Task statement: An exact copy of all records is expected, minus the images.

Content starts

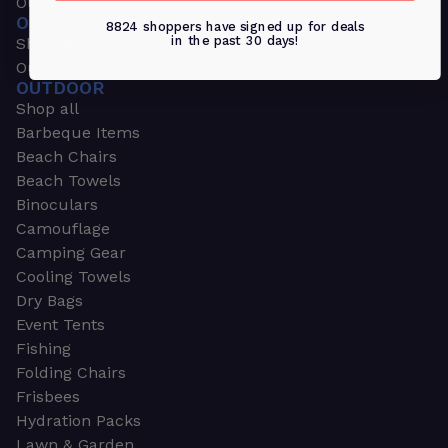
Outdoors & Sports
OUTDOORS & SPORTS
8824 shoppers have signed up for deals
in the past 30 days!
Shop all
Outdoor
OUTDOOR
Shop all
Barbeque Items
Beach Chairs
Beach Towels
Binoculars
Camouflage
Camping Gear
Cooling Towels
Dry Bags
Event Tents
Fishing
Folding Chairs
Frisbees
Hydration Packs
Lawn & Garden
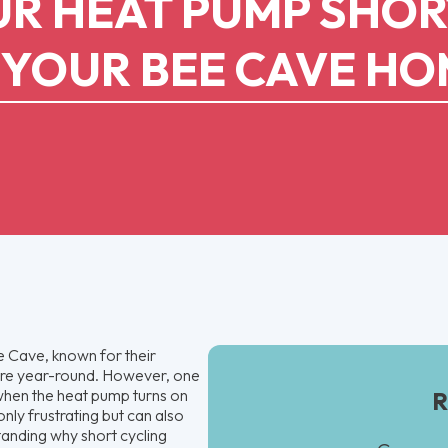
R HEAT PUMP SHOR
 YOUR BEE CAVE H
 Cave, known for their
ture year-round. However, one
s when the heat pump turns on
R
only frustrating but can also
tanding why short cycling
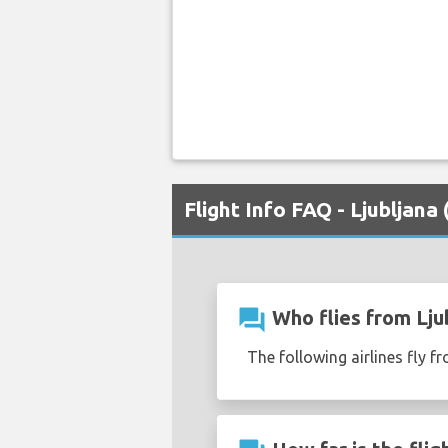
Flight Info FAQ - Ljubljana
question_answer
Who flies from Ljub
The following airlines fly fr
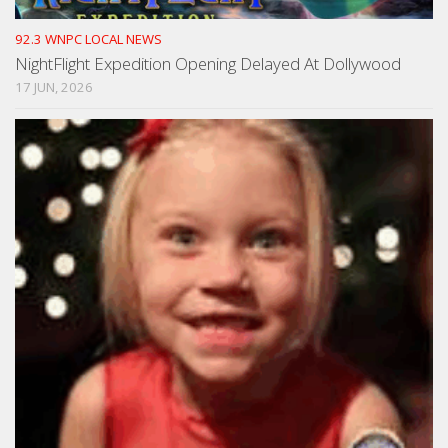
92.3 WNPC LOCAL NEWS
NightFlight Expedition Opening Delayed At Dollywood
17 JUN, 2026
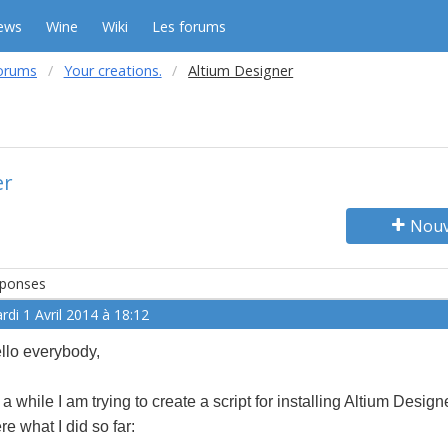
ews
Wine
Wiki
Les forums
orums
Your creations.
Altium Designer
er
Nouv
ponses
rdi 1 Avril 2014 à 18:12
llo everybody,
r a while I am trying to create a script for installing Altium Design
re what I did so far:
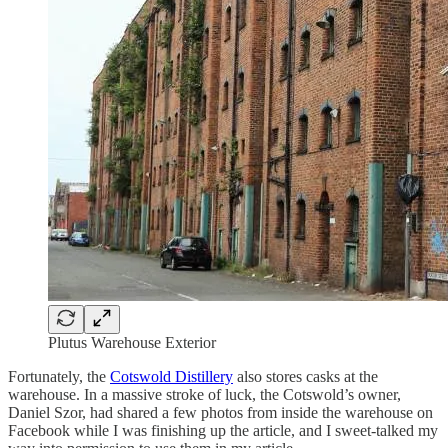
Plutus Warehouse Exterior
Fortunately, the
Cotswold Distillery
also stores casks at the
warehouse. In a massive stroke of luck, the Cotswold’s owner,
Daniel Szor, had shared a few photos from inside the warehouse on
Facebook while I was finishing up the article, and I sweet-talked my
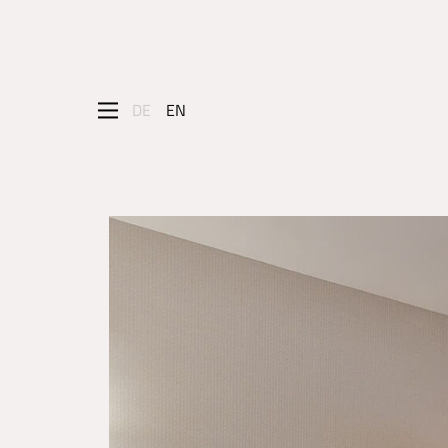
DE
EN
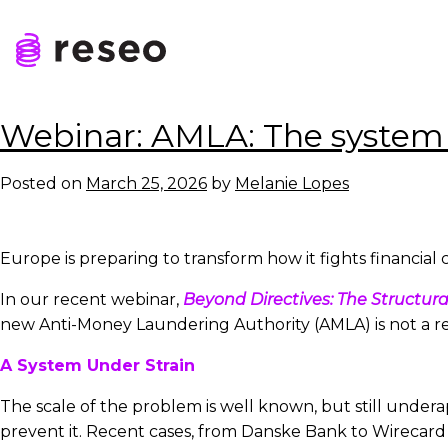
Skip
to
Tag:
asset manag
content
Reseo
Webinar: AMLA: The system 
Posted on
March 25, 2026
by
Melanie Lopes
Europe is preparing to transform how it fights financial c
In our recent webinar,
Beyond Directives: The Structura
new Anti-Money Laundering Authority (AMLA) is not a reg
A System Under Strain
The scale of the problem is well known, but still unde
prevent it. Recent cases, from Danske Bank to Wirecard an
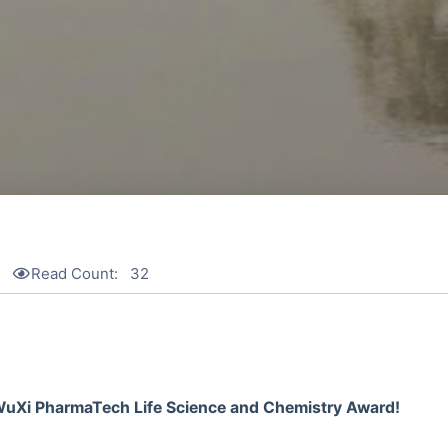
Read Count:
32
 WuXi PharmaTech Life Science and Chemistry Award!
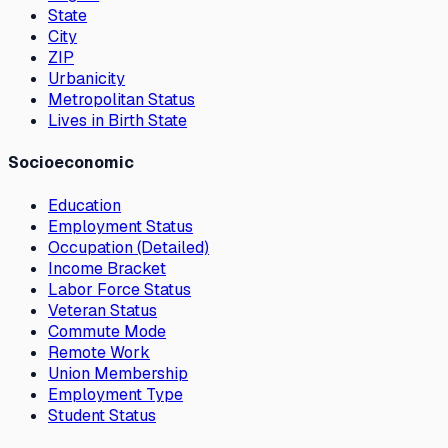
State
City
ZIP
Urbanicity
Metropolitan Status
Lives in Birth State
Socioeconomic
Education
Employment Status
Occupation (Detailed)
Income Bracket
Labor Force Status
Veteran Status
Commute Mode
Remote Work
Union Membership
Employment Type
Student Status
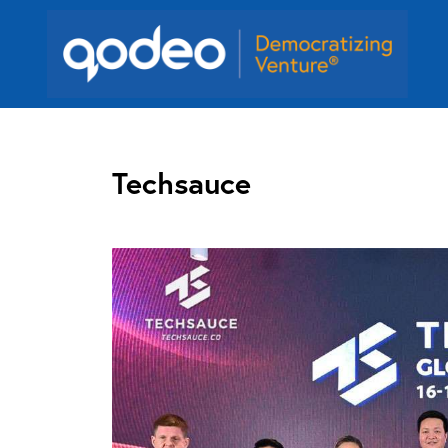
Techsauce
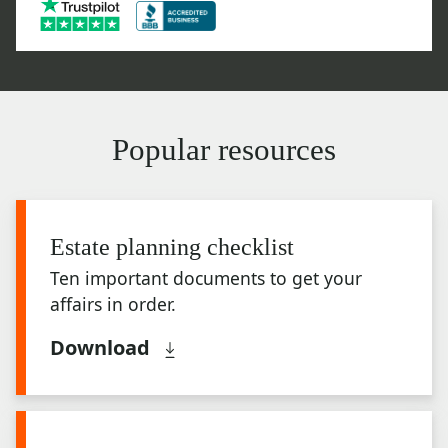
Popular resources
Estate planning checklist
Ten important documents to get your
affairs in order.
Download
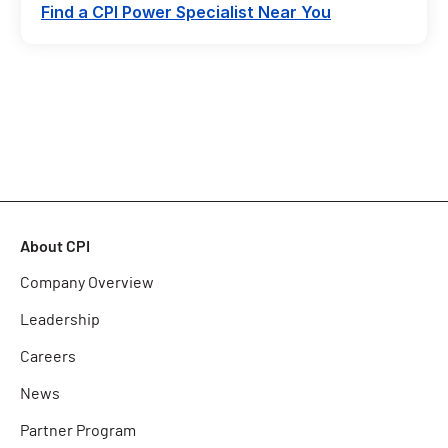
Find a CPI Power Specialist Near You
About CPI
Company Overview
Leadership
Careers
News
Partner Program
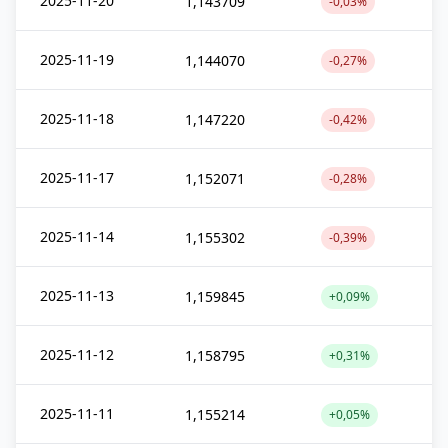
2025-11-20
1,143709
-0,03%
2025-11-19
1,144070
-0,27%
2025-11-18
1,147220
-0,42%
2025-11-17
1,152071
-0,28%
2025-11-14
1,155302
-0,39%
2025-11-13
1,159845
+0,09%
2025-11-12
1,158795
+0,31%
2025-11-11
1,155214
+0,05%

Content ends

Response area:
Outdoors & Sports
OUTDOORS & SPORTS
8824 shoppers have signed up for deals
in the past 30 days!
Shop all
Outdoor
OUTDOOR
Shop all
Barbeque Items
Beach Chairs
Beach Towels
Binoculars
Camouflage
Camping Gear
Cooling Towels
Dry Bags
Event Tents
Fishing
Folding Chairs
Frisbees
Hydration Packs
Lawn & Garden
R HEAT PUMP SHOR
 YOUR BEE CAVE H
 Cave, known for their
ture year-round. However, one
s when the heat pump turns on
R
only frustrating but can also
tanding why short cycling
Flight Info FAQ - Ljubljana
question_answer
Who flies from Ljub
The following airlines fly fr
92.3 WNPC LOCAL NEWS
NightFlight Expedition Opening Delayed At Dollywood
17 JUN, 2026
ews
Wine
Wiki
Les forums
orums
Your creations.
Altium Designer
er
Nouv
ponses
rdi 1 Avril 2014 à 18:12
llo everybody,
r a while I am trying to create a script for installing Altium Design
re what I did so far:
Plutus Warehouse Exterior
Fortunately, the
Cotswold Distillery
also stores casks at the
warehouse. In a massive stroke of luck, the Cotswold’s owner,
Daniel Szor, had shared a few photos from inside the warehouse on
Facebook while I was finishing up the article, and I sweet-talked my
DE
EN
Skip
to
Tag:
asset manag
content
Reseo
Webinar: AMLA: The system 
Posted on
March 25, 2026
by
Melanie Lopes
Europe is preparing to transform how it fights financial c
In our recent webinar,
Beyond Directives: The Structura
new Anti-Money Laundering Authority (AMLA) is not a reg
A System Under Strain
The scale of the problem is well known, but still unde
prevent it. Recent cases, from Danske Bank to Wirecard an
Read Count:
32
 WuXi PharmaTech Life Science and Chemistry Award!
State
City
ZIP
Urbanicity
Metropolitan Status
Lives in Birth State
Socioeconomic
Education
Employment Status
Occupation (Detailed)
Income Bracket
Labor Force Status
Veteran Status
Commute Mode
Remote Work
Union Membership
Employment Type
Student Status
Techsauce
Popular resources
Estate planning checklist
Ten important documents to get your
affairs in order.
Download
Find a CPI Power Specialist Near You
About CPI
Company Overview
Leadership
Careers
News
Partner Program
2025-11-20
1,143709
-0,03%
2025-11-19
1,144070
-0,27%
2025-11-18
1,147220
-0,42%
2025-11-17
1,152071
-0,28%
2025-11-14
1,155302
-0,39%
2025-11-13
1,159845
+0,09%
2025-11-12
1,158795
+0,31%
2025-11-11
1,155214
+0,05%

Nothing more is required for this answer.